[Exercise directions] What lines in the data hold the string "Gummiband"? Show them.

[Saved data entries]

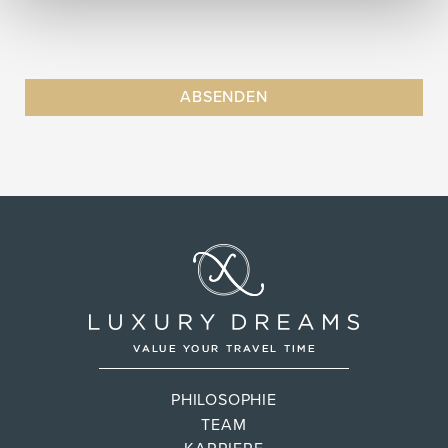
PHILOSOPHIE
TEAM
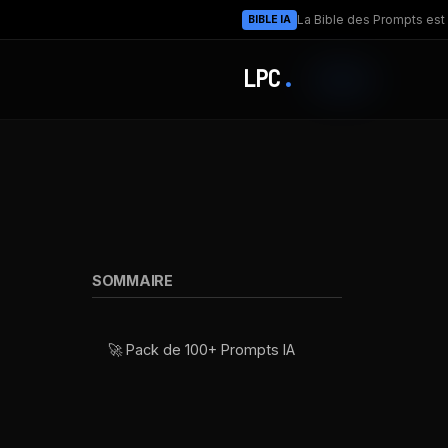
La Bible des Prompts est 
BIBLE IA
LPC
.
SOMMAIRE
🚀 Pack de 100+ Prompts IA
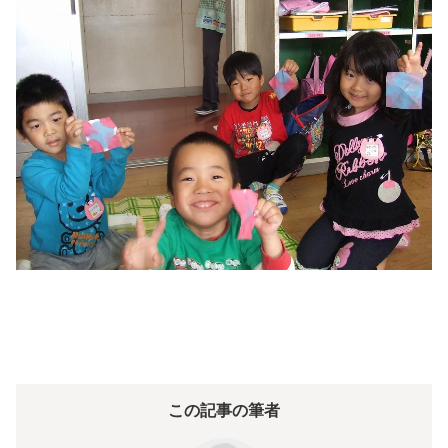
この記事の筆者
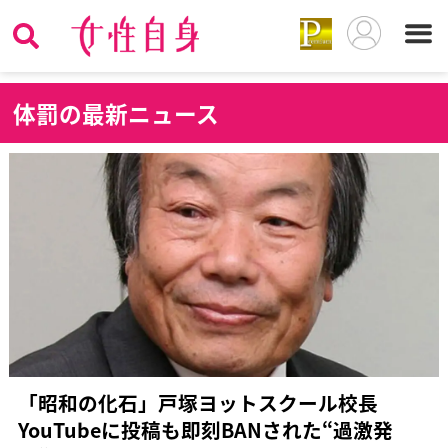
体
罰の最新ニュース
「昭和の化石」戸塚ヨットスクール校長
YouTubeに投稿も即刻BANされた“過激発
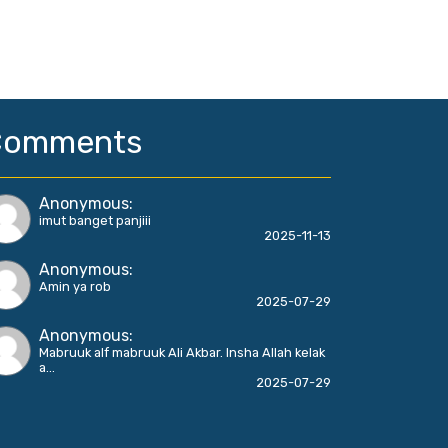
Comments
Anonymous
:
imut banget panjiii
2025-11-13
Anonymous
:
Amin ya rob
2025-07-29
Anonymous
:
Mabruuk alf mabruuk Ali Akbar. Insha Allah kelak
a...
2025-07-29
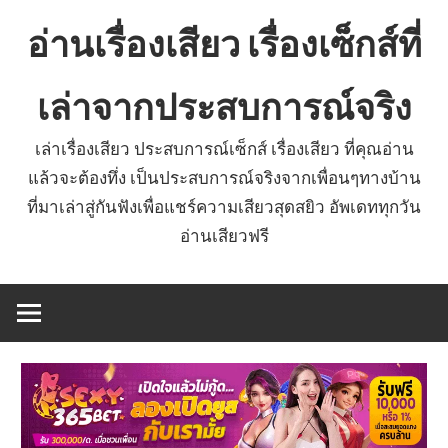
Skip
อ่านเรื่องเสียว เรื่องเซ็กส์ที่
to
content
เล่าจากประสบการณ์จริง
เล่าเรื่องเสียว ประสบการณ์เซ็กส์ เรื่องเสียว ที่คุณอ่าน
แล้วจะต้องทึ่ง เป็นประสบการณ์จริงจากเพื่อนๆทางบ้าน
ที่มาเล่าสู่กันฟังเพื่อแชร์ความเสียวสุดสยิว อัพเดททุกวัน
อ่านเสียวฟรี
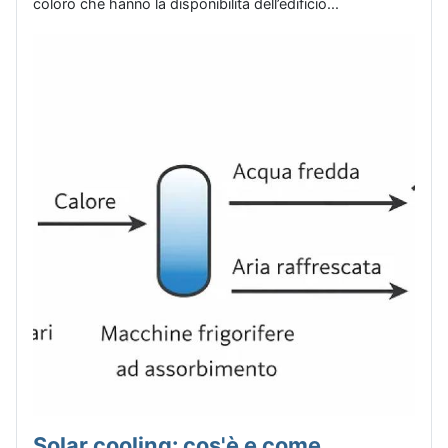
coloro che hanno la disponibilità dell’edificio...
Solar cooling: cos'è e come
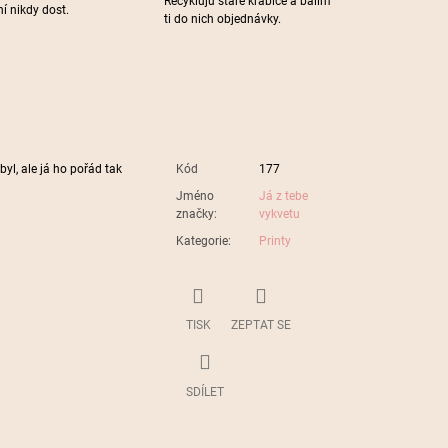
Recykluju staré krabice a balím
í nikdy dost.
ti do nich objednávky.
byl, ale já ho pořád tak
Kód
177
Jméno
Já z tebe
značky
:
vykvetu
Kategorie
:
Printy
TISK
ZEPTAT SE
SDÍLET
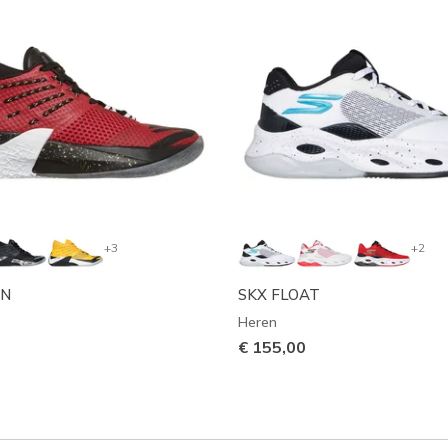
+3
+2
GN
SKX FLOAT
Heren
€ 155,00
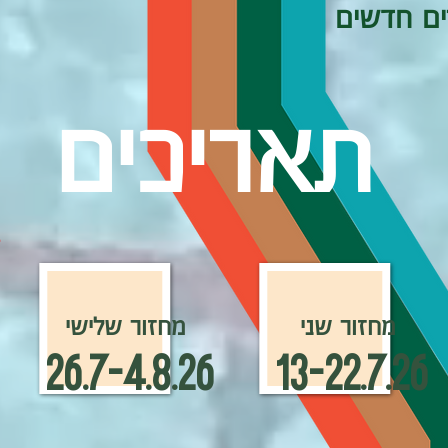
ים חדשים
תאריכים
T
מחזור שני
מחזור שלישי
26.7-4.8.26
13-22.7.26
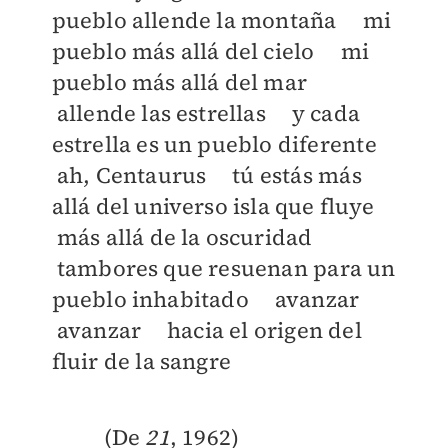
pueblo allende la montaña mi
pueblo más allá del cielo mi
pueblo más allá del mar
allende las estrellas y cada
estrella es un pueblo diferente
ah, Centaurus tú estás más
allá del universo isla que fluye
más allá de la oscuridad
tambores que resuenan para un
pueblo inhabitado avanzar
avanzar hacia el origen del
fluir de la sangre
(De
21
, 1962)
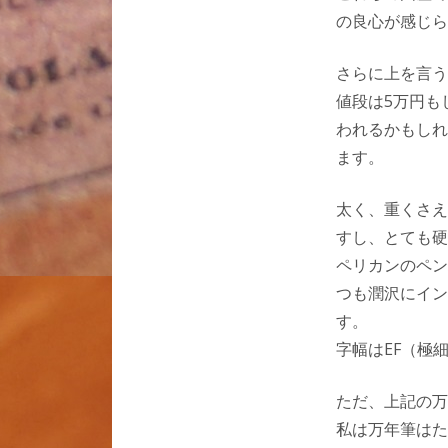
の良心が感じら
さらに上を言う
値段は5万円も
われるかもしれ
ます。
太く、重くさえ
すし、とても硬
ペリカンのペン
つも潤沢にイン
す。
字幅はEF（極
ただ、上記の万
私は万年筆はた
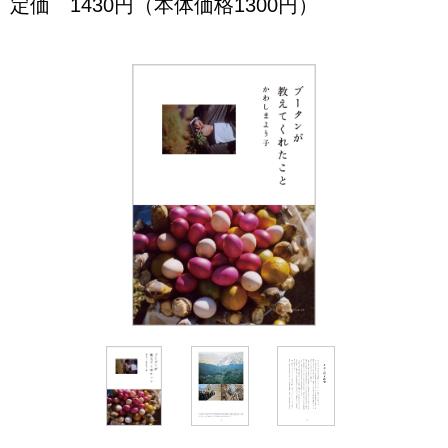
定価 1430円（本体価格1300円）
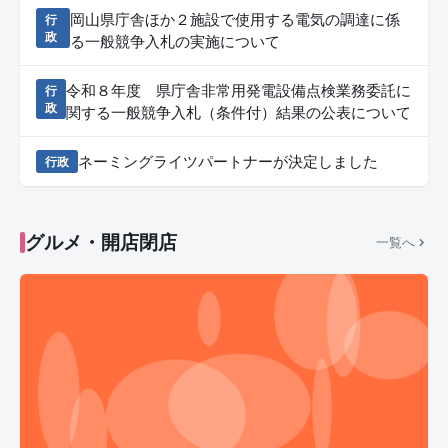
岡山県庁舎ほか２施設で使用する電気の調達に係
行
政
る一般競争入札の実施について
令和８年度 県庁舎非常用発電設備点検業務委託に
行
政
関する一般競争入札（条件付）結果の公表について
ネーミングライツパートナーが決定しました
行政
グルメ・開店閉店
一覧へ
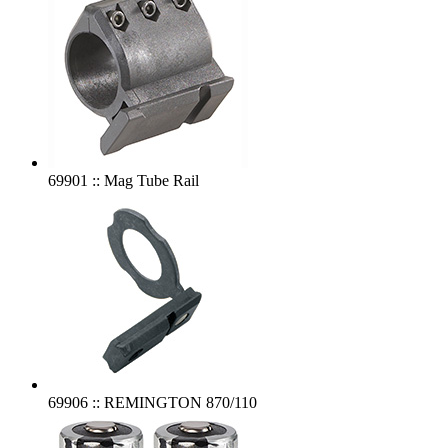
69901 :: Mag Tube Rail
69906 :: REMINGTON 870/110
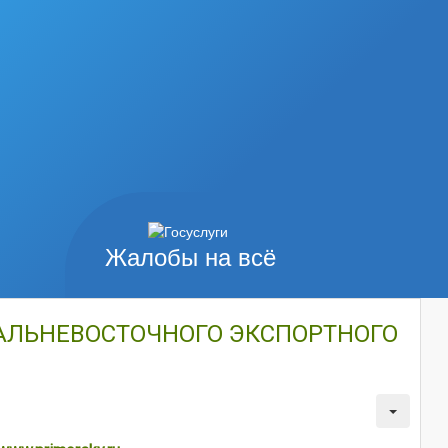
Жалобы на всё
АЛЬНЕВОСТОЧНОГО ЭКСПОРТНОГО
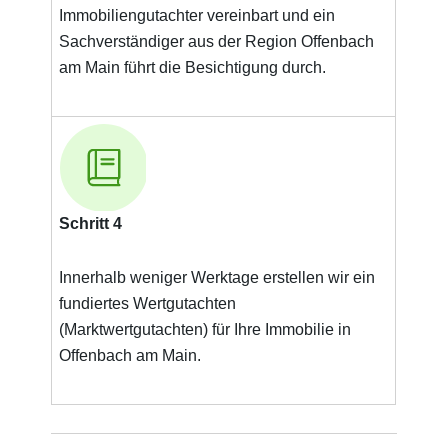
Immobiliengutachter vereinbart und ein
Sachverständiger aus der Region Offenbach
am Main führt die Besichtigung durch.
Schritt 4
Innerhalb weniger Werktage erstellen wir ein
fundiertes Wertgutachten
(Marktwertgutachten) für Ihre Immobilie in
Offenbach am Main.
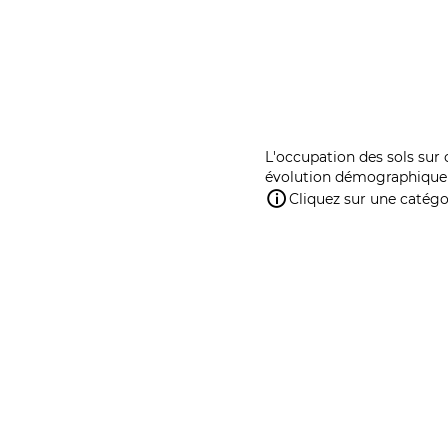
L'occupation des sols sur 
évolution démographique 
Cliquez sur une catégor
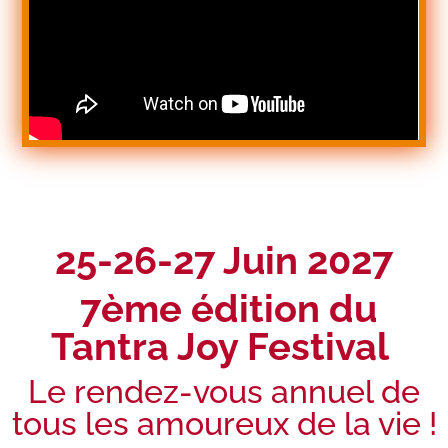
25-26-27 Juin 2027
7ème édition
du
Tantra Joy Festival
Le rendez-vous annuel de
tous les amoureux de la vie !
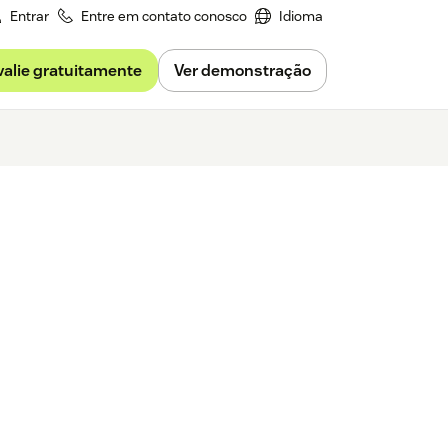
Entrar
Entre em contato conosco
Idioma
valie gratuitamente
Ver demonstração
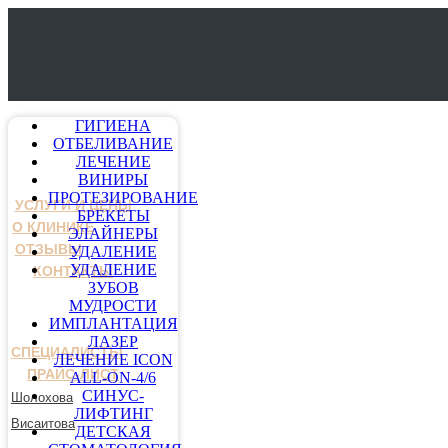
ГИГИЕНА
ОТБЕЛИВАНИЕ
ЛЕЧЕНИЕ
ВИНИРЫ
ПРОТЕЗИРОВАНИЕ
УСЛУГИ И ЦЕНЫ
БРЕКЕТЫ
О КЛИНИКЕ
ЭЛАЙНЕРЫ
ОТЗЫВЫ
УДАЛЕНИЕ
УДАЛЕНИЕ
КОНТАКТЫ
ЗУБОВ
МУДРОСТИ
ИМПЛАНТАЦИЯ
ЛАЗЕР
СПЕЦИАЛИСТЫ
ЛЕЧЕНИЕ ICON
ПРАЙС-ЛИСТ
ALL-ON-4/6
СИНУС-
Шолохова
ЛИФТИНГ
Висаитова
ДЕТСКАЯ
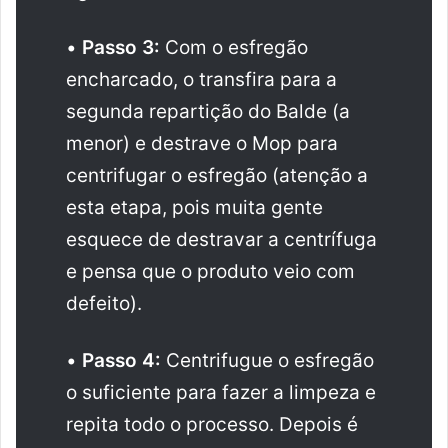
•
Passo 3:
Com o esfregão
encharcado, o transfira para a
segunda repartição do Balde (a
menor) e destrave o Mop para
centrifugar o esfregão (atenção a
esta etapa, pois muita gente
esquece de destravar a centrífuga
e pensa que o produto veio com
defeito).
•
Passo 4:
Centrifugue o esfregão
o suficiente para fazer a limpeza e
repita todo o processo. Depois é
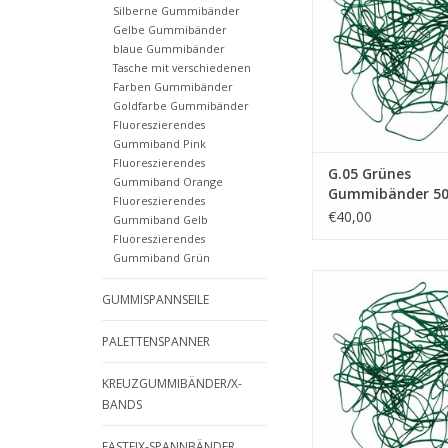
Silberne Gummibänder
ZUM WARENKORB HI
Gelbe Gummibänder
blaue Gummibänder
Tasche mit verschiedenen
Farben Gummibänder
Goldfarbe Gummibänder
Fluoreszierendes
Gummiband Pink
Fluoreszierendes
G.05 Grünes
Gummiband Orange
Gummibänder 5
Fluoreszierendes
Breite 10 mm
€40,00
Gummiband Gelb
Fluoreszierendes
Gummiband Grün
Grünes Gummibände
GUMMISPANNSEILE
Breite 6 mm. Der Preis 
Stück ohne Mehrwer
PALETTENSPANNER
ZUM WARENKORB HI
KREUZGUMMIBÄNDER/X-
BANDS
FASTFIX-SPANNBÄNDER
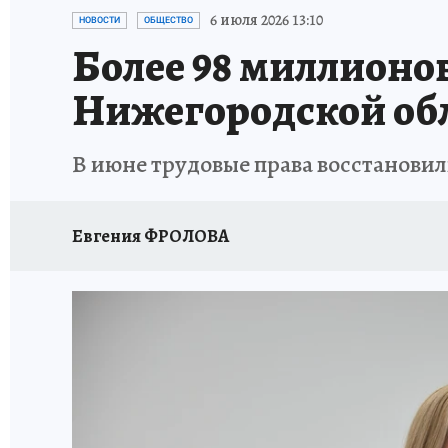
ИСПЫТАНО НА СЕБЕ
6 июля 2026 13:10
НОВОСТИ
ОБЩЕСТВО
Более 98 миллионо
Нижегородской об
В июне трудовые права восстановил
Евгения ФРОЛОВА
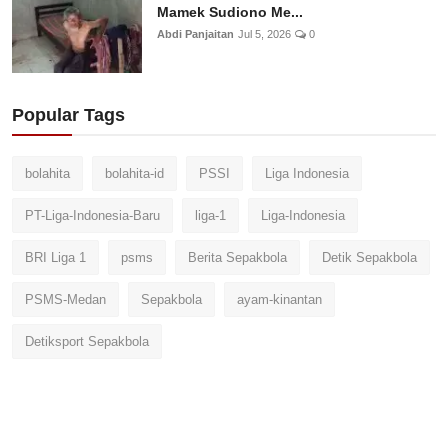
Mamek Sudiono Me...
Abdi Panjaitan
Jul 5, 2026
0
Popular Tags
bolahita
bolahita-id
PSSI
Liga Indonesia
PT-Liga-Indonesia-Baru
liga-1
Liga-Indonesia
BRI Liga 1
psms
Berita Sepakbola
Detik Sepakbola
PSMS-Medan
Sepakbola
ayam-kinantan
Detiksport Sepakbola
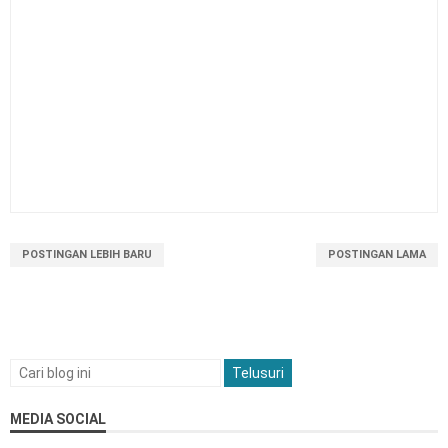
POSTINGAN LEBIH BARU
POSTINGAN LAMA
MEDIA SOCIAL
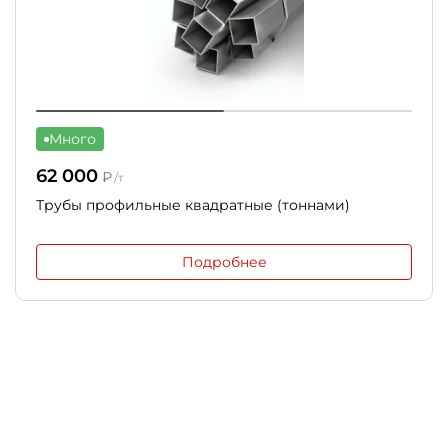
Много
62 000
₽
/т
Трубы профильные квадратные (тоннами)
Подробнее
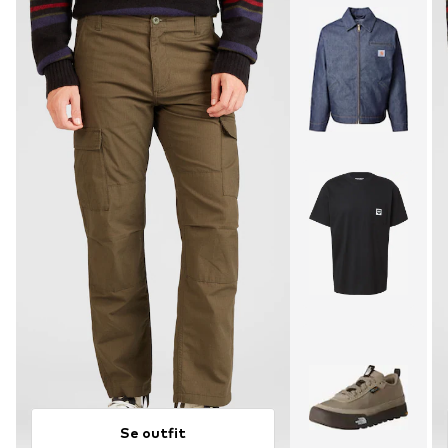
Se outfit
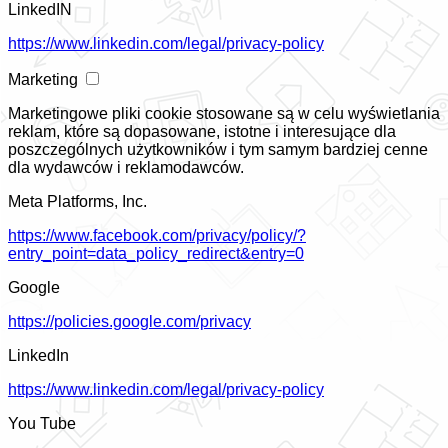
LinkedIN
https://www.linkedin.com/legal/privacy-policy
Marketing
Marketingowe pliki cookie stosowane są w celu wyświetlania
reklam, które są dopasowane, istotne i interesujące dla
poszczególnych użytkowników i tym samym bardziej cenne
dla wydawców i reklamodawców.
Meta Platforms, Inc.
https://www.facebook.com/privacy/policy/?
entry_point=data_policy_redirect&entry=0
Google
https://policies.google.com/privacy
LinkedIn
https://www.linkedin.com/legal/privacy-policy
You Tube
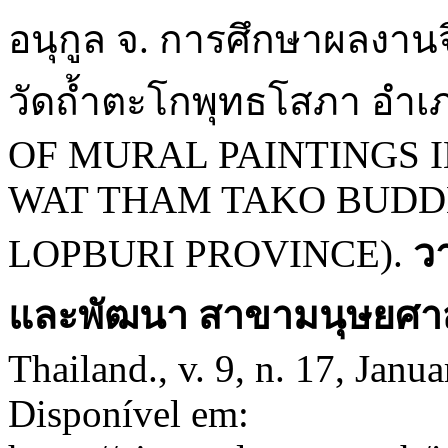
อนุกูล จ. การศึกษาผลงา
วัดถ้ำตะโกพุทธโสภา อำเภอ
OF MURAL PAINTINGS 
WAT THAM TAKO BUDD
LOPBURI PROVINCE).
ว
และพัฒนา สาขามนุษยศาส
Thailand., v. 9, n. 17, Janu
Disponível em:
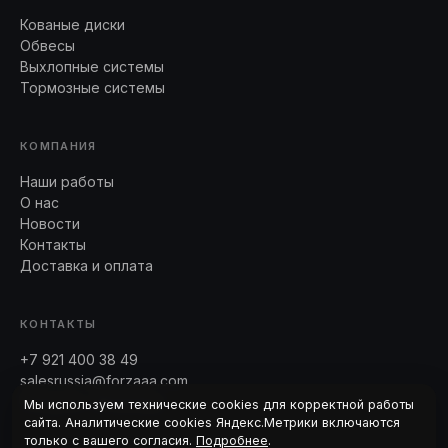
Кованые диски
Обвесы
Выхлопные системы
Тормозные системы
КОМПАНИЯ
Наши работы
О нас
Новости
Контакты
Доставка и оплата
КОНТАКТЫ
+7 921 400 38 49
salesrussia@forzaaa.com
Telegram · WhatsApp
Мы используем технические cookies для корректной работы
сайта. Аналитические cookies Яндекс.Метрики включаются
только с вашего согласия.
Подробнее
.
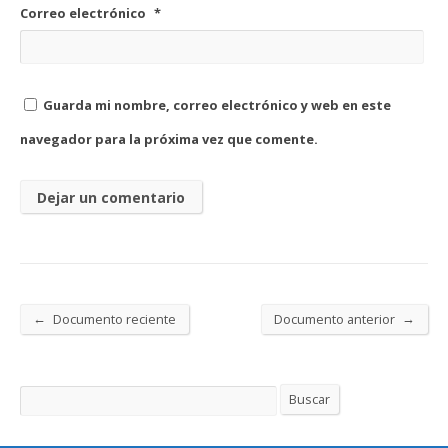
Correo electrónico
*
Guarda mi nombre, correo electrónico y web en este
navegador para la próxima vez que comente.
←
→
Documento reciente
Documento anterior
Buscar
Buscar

[Output for this exercise]
Gummiband Pink
Gummiband Orange
Gummiband Gelb
Gummiband Grün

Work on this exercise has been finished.